Le 10 janvier, j'ai essayé d'écrire mon journal: il m'a été impossible de poursuivre; cependant, ce jour-là, dès le matin, j'étais dans une situation d'esprit bien plus satisfaisante. La prière me rendait du courage; mon imagination se calmait peu à peu, et, comme mon grand-père me l'avait prédit, la frayeur faisait place aux regrets.
Que j'ai versé de larmes sur votre corps, mon vénérable ami! Je voyais pourtant la mort y laisser des traces livides. Mes sens se seraient révoltés, si mon cœur avait été moins occupé. Vainement j'étais averti qu'il devenait pressant de vaquer à la sépulture: je ne pensais qu'aux moyens de conserver plus longtemps ces restes chéris. Enfin, je me rappelai la volonté divine si vivement exprimée dans l'Écriture, et toujours d'accord avec la raison et la nature: Le corps retourne à la terre, d'où il a été tiré.
Je pris mes outils, et j'ouvris la porte de la laiterie.
—Ainsi, me disais-je, tu passes par tous les emplois! Après avoir été garde-malade et médecin, te voilà fossoyeur! Tu vas faire toi-même les choses que les parents évitent de voir!
Les premiers coups me rebutèrent; je fus obligé de m'interrompre. Ce n'étaient pas les bras qui refusaient d'agir; c'était mon esprit qui se troublait, et qui m'ôtait l'énergie nécessaire.
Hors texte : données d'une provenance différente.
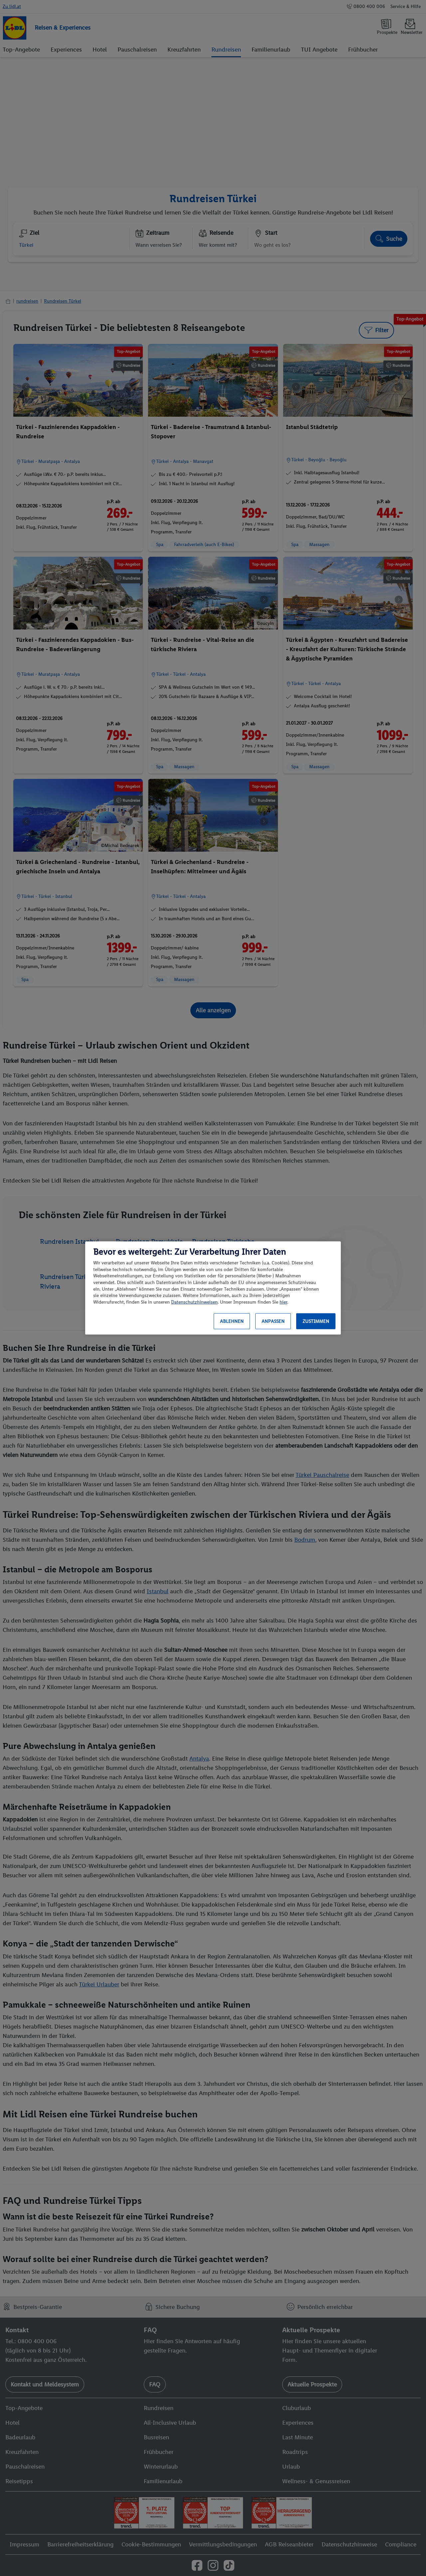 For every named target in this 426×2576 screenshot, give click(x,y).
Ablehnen (232, 1321)
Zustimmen (316, 1321)
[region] (213, 1288)
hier (283, 1302)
Chaque fois que je frappais le terrain, un écho retentissant répondait de la voûte, construite en pierres. Il fallut m'accoutumer à ce bruit, et je consacrai la journée tout entière à un travail qui n'aurait pas dû me prendre plus de deux heures.
En effet le sol se trouva sablonneux et léger, et, à la fin, je pouvais l'enlever avec la pelle, sans qu'il fût nécessaire de la bêcher auparavant. Je profitai de cette facilité pour creuser une fosse profonde; car, me disais-je, si le chalet doit être abandonné quelque temps, soit que j'en sorte, soit que je meure à mon tour, je dois faire mon possible pour que le corps soit à l'abri des animaux carnassiers. D'ailleurs le soin de la salubrité exigeait que la sépulture fût assez profonde, pour qu'il ne s'exhalât aucune odeur du lieu où elle était faite. Je poursuivis donc mon lugubre travail, jusqu'à ce que je fusse caché dans la fosse de toute ma hauteur.
L'horloge sonnait dix heures. La nuit était venue et ses noires pensées avec elle. Car, sans rien voir au-dehors, l'idée que les ténèbres y régnaient me faisait éprouver, jusque dans le chalet, les tristes impressions de la nuit. Je n'eus pas le courage d'achever l'ensevelissement, quoique la chose fût devenue pressante. Je m'avisai, pour déguiser l'odeur qui se répandait, de brûler du foin, et de faire des fumigations de vinaigre. Mais la chèvre en fut incommodée. Ses éternuments m'avertirent qu'en prenant des précautions pour moi, je la faisais souffrir, et je m'arrêtai.
L'exercice violent que j'avais fait m'aida bientôt à retrouver le sommeil. Il ne fut suspendu quelques moments que par les caresses de Blanchette, qui semble s'arranger très-bien de m'avoir si près d'elle, et qui ne refuse point de me servir d'oreiller.
Le 11 janvier, ma première pensée, à mon réveil, fut de terminer ma pénible tâche, et, quand j'eus allumé la lampe, je sentis encore mon courage diminuer. Il fallut avoir de nouveau recours à des moyens dont j'aurais dû savoir me passer: au lieu de déjeuner, comme toujours, de lait chaud et de pommes de terre, je pris un peu de pain et de vin. Cette nourriture me rendit quelque fermeté, dont je ne pouvais faire honneur à mon caractère, mais dont je profitai sans retard. J'avais réfléchi d'avance aux moyens d'exécution, et j'avais tout préparé la veille. Je plaçai sur deux escabeaux, à côté du lit, une planche assez large et assez longue, celle-là même dont la chute m'avait fait retrouver l'Imitation de Jésus-Christ. Ensuite je montai sur le lit, et, passant une corde sous la partie supérieure du corps, je réussis par mes efforts à faire glisser cette extrémité sur la planche. Je n'eus aucune peine à placer ensuite de la même manière la partie inférieure. Je liai le corps sur la planche, et, quand je le vis ainsi, les mains croisées sur la poitrine, se laissant traiter à ma volonté, et penchant tristement la tête de côté, je me mis à fondre en larmes et à pousser des cris.
—Mon grand-père!.... Vous m'abandonnez! Vous ne m'entendez plus! Vous ne voulez plus me répondre!